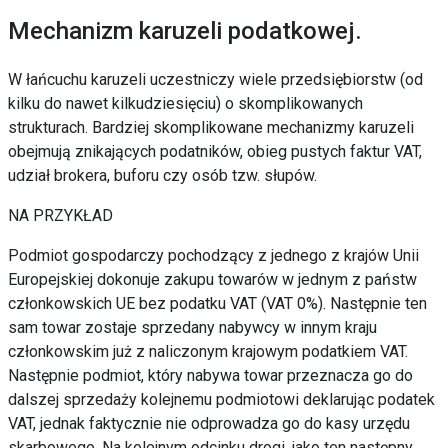
Mechanizm karuzeli podatkowej.
W łańcuchu karuzeli uczestniczy wiele przedsiębiorstw (od
kilku do nawet kilkudziesięciu) o skomplikowanych
strukturach. Bardziej skomplikowane mechanizmy karuzeli
obejmują znikających podatników, obieg pustych faktur VAT,
udział brokera, buforu czy osób tzw. słupów.
NA PRZYKŁAD
Podmiot gospodarczy pochodzący z jednego z krajów Unii
Europejskiej dokonuje zakupu towarów w jednym z państw
członkowskich UE bez podatku VAT (VAT 0%). Następnie ten
sam towar zostaje sprzedany nabywcy w innym kraju
członkowskim już z naliczonym krajowym podatkiem VAT.
Następnie podmiot, który nabywa towar przeznacza go do
dalszej sprzedaży kolejnemu podmiotowi deklarując podatek
VAT, jednak faktycznie nie odprowadza go do kasy urzędu
skarbowego. Na kolejnym odcinku drogi, jako ten następny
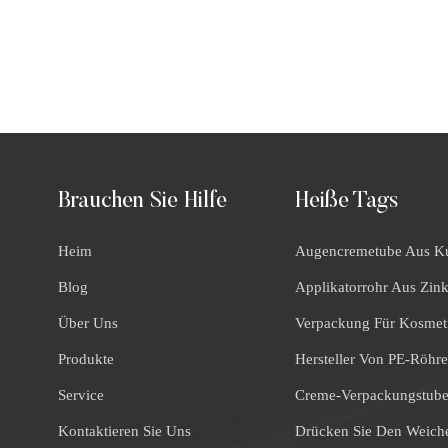
Brauchen Sie Hilfe
Heiße Tags
Heim
Augencremetube Aus Ku
Blog
Applikatorrohr Aus Zin
Über Uns
Verpackung Für Kosmet
Produkte
Hersteller Von PE-Röhr
Service
Creme-Verpackungstub
Kontaktieren Sie Uns
Drücken Sie Den Weich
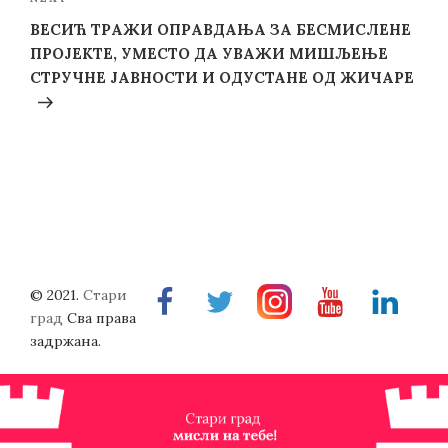
Next
Post
ВЕСИЋ ТРАЖИ ОПРАВДАЊА ЗА БЕСМИСЛЕНЕ
ПРОЈЕКТЕ, УМЕСТО ДА УВАЖИ МИШЉЕЊЕ
СТРУЧНЕ ЈАВНОСТИ И ОДУСТАНЕ ОД ЖИЧАРЕ
© 2021.
Стари
Facebook
Twitter
Instragram
Youtube
Linkedin
град
Сва права
задржана.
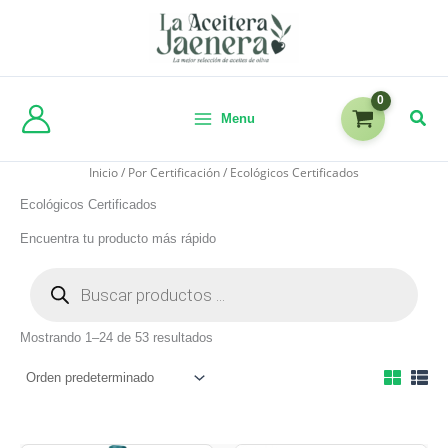
Menu
Inicio
/
Por Certificación
/ Ecológicos Certificados
Ecológicos Certificados
Encuentra tu producto más rápido
Mostrando 1–24 de 53 resultados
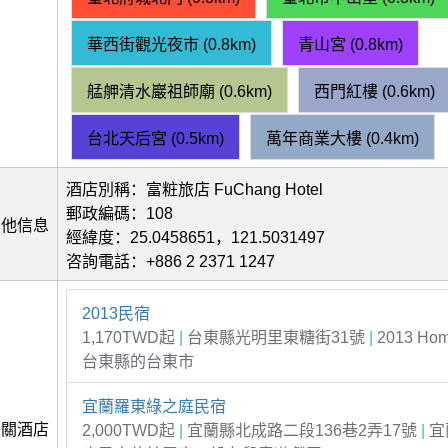
華西街觀光夜市 (0.8km)
青山宮 (0.8km)
艋舺清水巖祖師廟 (0.6km)
西門紅樓 (0.6km)
台北天后宮 (0.5km)
萬年商業大樓 (0.4km)
酒店別稱：富粧旅店 FuChang Hotel
郵政編碼：108
其他信息
經緯度：25.0458651，121.5031497
咨詢電話：+886 2 2371 1247
2013民宿
1,170TWD起
|
台東縣光明里東糖街31號
|
2013 Ho
台東縣的台東市
宜蘭羅東綠之庭民宿
相關酒店
2,000TWD起
|
宜蘭縣北成路二段136巷2弄17號
|
宜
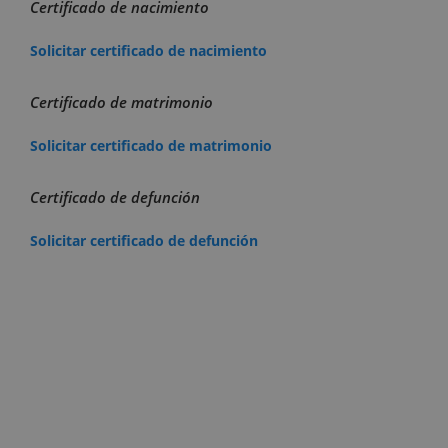
Certificado de nacimiento
Solicitar certificado de nacimiento
Certificado de matrimonio
Solicitar certificado de matrimonio
Certificado de defunción
Solicitar certificado de defunción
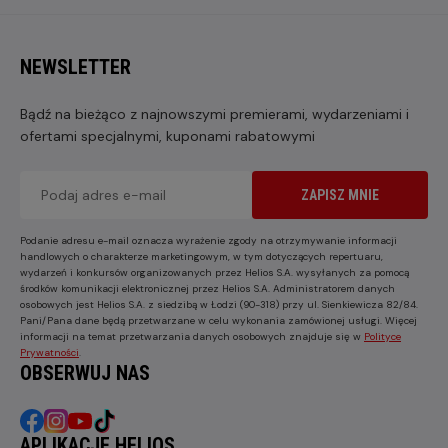
NEWSLETTER
Bądź na bieżąco z najnowszymi premierami, wydarzeniami i
ofertami specjalnymi, kuponami rabatowymi
ZAPISZ MNIE
Podanie adresu e-mail oznacza wyrażenie zgody na otrzymywanie informacji
handlowych o charakterze marketingowym, w tym dotyczących repertuaru,
wydarzeń i konkursów organizowanych przez Helios S.A. wysyłanych za pomocą
środków komunikacji elektronicznej przez Helios S.A. Administratorem danych
osobowych jest Helios S.A. z siedzibą w Łodzi (90-318) przy ul. Sienkiewicza 82/84.
Pani/Pana dane będą przetwarzane w celu wykonania zamówionej usługi. Więcej
informacji na temat przetwarzania danych osobowych znajduje się w
Polityce
Prywatności
.
OBSERWUJ NAS
APLIKACJE HELIOS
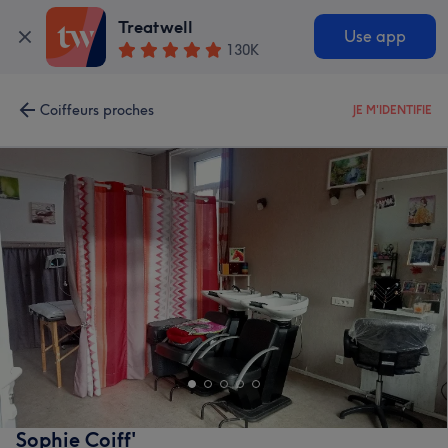
Treatwell
Use app
130K
Coiffeurs proches
JE M'IDENTIFIE
Sophie Coiff'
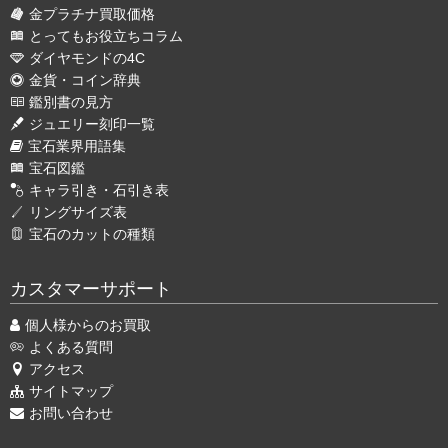
金プラチナ買取価格
とってもお役立ちコラム
ダイヤモンドの4C
金貨・コイン辞典
鑑別書の見方
ジュエリー刻印一覧
宝石業界用語集
宝石図鑑
キャラ引き・石引き表
リングサイズ表
宝石のカットの種類
カスタマーサポート
個人様からのお買取
よくある質問
アクセス
サイトマップ
お問い合わせ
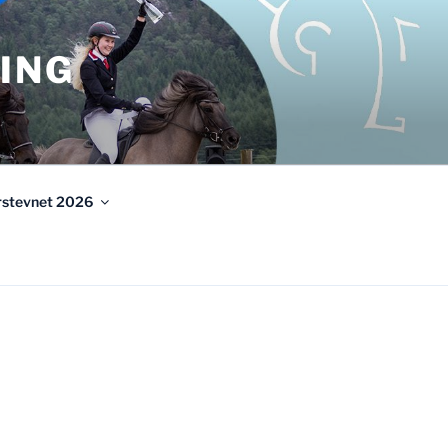
ING
urstevnet 2026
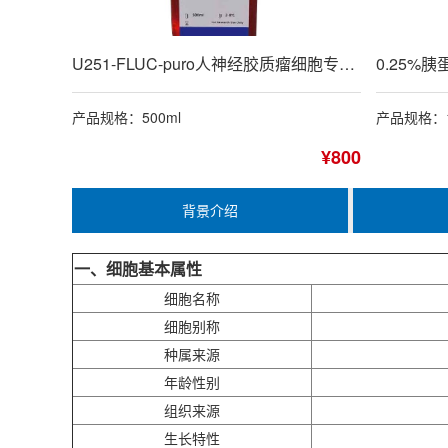
U251-FLUC-puro人神经胶质瘤细胞专用培养基
产品规格：500ml
产品规格：1
¥800
背景介绍
一、细胞基本属性
细胞名称
细胞别称
种属来源
年龄性别
组织来源
生长特性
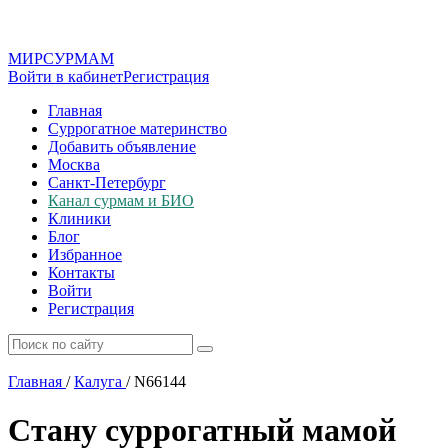
МИР
СУР
МАМ
Войти в кабинет
Регистрация
Главная
Суррогатное материнство
Добавить объявление
Москва
Санкт-Петербург
Канал сурмам и БИО
Клиники
Блог
Избранное
Контакты
Войти
Регистрация
Главная
/
Калуга
/
N66144
Стану суррогатный мамой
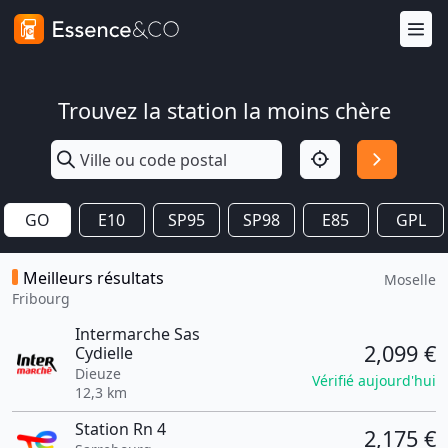
Trouvez la station la moins chère
GO
E10
SP95
SP98
E85
GPL
Meilleurs résultats
Moselle
Fribourg
Intermarche Sas
2,099 €
Cydielle
Dieuze
Vérifié aujourd'hui
12,3 km
Station Rn 4
2,175 €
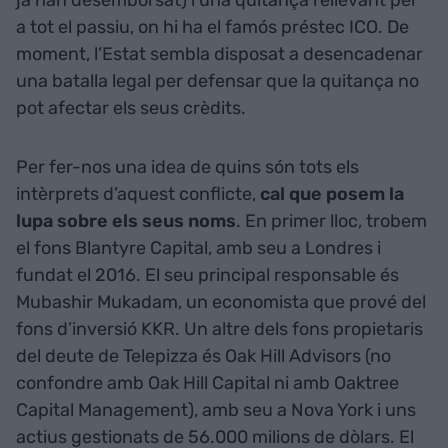
ja han desemborsat) i una quitança rellevant per
a tot el passiu, on hi ha el famós préstec ICO. De
moment, l’Estat sembla disposat a desencadenar
una batalla legal per defensar que la quitança no
pot afectar els seus crèdits.
Per fer-nos una idea de quins són tots els
intèrprets d’aquest conflicte,
cal que posem la
lupa sobre els seus noms
. En primer lloc, trobem
el fons Blantyre Capital, amb seu a Londres i
fundat el 2016. El seu principal responsable és
Mubashir Mukadam, un economista que prové del
fons d’inversió KKR. Un altre dels fons propietaris
del deute de Telepizza és Oak Hill Advisors (no
confondre amb Oak Hill Capital ni amb Oaktree
Capital Management), amb seu a Nova York i uns
actius gestionats de 56.000 milions de dòlars. El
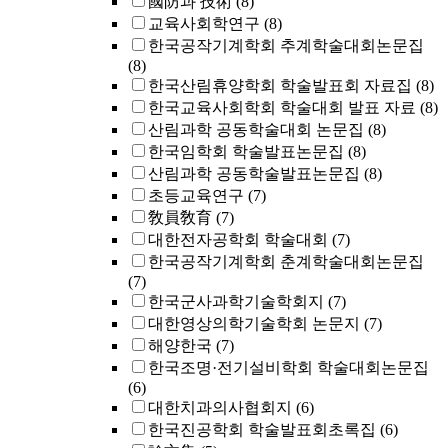
國防과 技術
(8)
교육사회학연구
(8)
한국공작기계학회 추계학술대회논문집
(8)
한국산림휴양학회 학술발표회 자료집
(8)
한국교육사회학회 학술대회 발표 자료
(8)
산림과학 공동학술대회 논문집
(8)
한국임학회 학술발표논문집
(8)
산림과학 공동학술발표논문집
(8)
초등교육연구
(7)
敎員敎育
(7)
대한전자공학회 학술대회
(7)
한국공작기계학회 춘계학술대회논문집
(7)
한국군사과학기술학회지
(7)
대한영상의학기술학회 논문지
(7)
해양한국
(7)
한국조명·전기설비학회 학술대회논문집
(6)
대한치과의사협회지
(6)
한국진공학회 학술발표회초록집
(6)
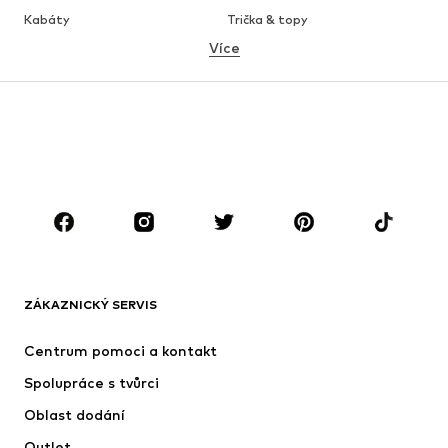
Kabáty
Trička & topy
Více
Kalhoty
Spodní prádlo
Sukně
Halenky & tuniky
Mikiny
Blejzry
Plavky
Overaly
Móda pro plnoštíhlé
Těhotenská móda
Boty
Sport
Doplňky
Premium
OBLEČENÍ
ZÁKAZNICKÝ SERVIS
Nové
Oblíbené
Šaty
Džíny
Centrum pomoci a kontakt
Trička & topy
Kalhoty
Spolupráce s tvůrci
Bundy
Svetry & pletené oděvy
Oblast dodání
Spodní prádlo
Halenky & tuniky
Outlet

● WHAT THIS TASK INVOLVES
Pictures are to be left out while the lines from the beginning of the records through the line with "dalszej sprzedaży kolejnemu" are copied word for word.

● ANSWER BOX
Mechanizm karuzeli podatkowej.
W łańcuchu karuzeli uczestniczy wiele przedsiębiorstw (od
kilku do nawet kilkudziesięciu) o skomplikowanych
strukturach. Bardziej skomplikowane mechanizmy karuzeli
obejmują znikających podatników, obieg pustych faktur VAT,
udział brokera, buforu czy osób tzw. słupów.
NA PRZYKŁAD
Podmiot gospodarczy pochodzący z jednego z krajów Unii
Europejskiej dokonuje zakupu towarów w jednym z państw
członkowskich UE bez podatku VAT (VAT 0%). Następnie ten
sam towar zostaje sprzedany nabywcy w innym kraju
członkowskim już z naliczonym krajowym podatkiem VAT.
Następnie podmiot, który nabywa towar przeznacza go do
dalszej sprzedaży kolejnemu podmiotowi deklarując podatek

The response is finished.